[Opening Extracted material section]

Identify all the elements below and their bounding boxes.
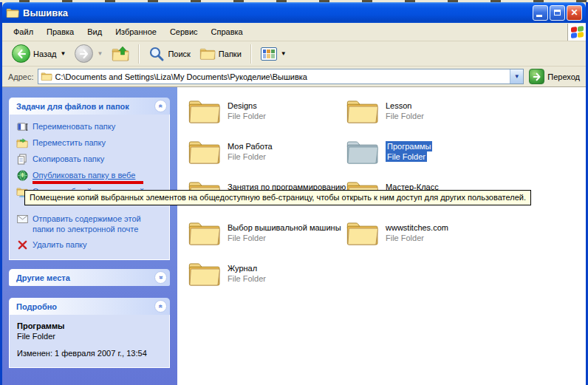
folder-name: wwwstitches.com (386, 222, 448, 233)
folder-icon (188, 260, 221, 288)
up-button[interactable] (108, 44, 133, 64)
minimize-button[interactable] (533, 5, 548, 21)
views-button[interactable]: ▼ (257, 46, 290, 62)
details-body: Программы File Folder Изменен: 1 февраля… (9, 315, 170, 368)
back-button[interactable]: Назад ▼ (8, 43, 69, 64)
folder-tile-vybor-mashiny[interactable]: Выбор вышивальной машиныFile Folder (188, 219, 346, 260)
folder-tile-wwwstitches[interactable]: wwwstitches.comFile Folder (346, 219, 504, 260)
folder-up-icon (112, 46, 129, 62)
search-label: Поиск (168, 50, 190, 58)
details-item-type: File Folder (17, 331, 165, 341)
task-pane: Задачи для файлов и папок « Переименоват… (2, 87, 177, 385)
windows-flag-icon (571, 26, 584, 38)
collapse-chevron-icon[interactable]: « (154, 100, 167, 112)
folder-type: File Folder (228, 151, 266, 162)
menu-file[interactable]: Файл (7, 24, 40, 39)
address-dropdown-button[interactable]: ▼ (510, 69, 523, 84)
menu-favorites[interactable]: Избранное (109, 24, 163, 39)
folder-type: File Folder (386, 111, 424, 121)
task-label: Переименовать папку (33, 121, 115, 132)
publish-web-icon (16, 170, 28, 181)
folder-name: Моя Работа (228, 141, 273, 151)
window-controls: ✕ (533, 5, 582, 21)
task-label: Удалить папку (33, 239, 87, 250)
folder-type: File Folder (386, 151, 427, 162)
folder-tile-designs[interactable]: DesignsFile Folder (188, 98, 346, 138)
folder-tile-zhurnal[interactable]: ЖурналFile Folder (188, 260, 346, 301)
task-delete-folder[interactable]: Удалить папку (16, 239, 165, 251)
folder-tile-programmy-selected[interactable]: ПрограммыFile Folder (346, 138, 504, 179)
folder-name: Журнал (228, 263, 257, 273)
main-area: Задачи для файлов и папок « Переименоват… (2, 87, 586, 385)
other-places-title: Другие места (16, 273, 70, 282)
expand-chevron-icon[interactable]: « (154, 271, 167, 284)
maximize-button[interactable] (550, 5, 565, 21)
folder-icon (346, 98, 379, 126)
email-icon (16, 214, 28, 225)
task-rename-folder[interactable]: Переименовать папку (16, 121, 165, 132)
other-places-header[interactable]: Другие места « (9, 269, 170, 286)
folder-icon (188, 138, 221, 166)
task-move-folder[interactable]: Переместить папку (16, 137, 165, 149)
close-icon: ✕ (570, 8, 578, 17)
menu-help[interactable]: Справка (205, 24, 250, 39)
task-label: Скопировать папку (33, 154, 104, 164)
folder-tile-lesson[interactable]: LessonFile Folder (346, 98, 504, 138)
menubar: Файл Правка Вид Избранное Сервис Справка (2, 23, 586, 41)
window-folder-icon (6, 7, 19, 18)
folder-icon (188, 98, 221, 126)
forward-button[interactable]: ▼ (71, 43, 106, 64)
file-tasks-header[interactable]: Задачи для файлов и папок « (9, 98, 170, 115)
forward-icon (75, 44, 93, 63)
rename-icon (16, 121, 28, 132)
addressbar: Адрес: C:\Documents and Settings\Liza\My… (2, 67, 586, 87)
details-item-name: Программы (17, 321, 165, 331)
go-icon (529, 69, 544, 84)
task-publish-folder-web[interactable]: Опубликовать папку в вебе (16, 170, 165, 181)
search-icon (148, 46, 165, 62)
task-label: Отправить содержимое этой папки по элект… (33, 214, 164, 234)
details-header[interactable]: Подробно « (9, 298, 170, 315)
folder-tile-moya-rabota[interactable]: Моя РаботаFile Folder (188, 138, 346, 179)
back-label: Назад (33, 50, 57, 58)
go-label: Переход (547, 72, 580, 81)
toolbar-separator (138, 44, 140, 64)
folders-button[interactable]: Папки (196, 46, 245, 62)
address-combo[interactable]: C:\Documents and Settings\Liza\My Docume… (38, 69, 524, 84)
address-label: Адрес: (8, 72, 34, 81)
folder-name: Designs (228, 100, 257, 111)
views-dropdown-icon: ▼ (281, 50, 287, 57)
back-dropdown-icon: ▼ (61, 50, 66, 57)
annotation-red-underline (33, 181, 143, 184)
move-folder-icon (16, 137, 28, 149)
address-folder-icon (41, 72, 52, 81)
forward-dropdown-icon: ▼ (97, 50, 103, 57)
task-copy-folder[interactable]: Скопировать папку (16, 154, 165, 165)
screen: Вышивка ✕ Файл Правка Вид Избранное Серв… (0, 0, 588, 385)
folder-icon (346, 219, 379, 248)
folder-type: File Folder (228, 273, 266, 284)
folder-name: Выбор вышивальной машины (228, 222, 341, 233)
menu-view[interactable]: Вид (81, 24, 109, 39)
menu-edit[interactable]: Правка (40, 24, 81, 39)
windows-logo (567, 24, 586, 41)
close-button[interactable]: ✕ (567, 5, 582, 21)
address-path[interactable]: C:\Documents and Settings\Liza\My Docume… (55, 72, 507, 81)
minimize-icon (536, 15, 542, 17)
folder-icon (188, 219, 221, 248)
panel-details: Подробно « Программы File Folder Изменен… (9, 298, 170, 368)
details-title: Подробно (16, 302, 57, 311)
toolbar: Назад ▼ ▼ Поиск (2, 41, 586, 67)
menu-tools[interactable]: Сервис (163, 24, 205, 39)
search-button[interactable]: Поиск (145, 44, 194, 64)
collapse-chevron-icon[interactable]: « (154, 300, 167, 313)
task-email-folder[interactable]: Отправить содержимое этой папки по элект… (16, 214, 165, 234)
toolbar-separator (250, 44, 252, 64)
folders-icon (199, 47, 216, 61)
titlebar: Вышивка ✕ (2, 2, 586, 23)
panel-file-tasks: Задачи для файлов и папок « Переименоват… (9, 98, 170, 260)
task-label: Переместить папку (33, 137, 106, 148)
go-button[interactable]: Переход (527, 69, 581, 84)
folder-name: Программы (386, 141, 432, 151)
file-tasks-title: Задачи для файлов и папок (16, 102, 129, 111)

[Closing Extracted material section]

**Work instruction**.
Which lines of the data include the word "Documents"? Copy each one.

**Response for this exercise**.
addressbar: Адрес: C:\Documents and Settings\Liza\My… (2, 67, 586, 87)
address-combo[interactable]: C:\Documents and Settings\Liza\My Docume… (38, 69, 524, 84)
address-path[interactable]: C:\Documents and Settings\Liza\My Docume… (55, 72, 507, 81)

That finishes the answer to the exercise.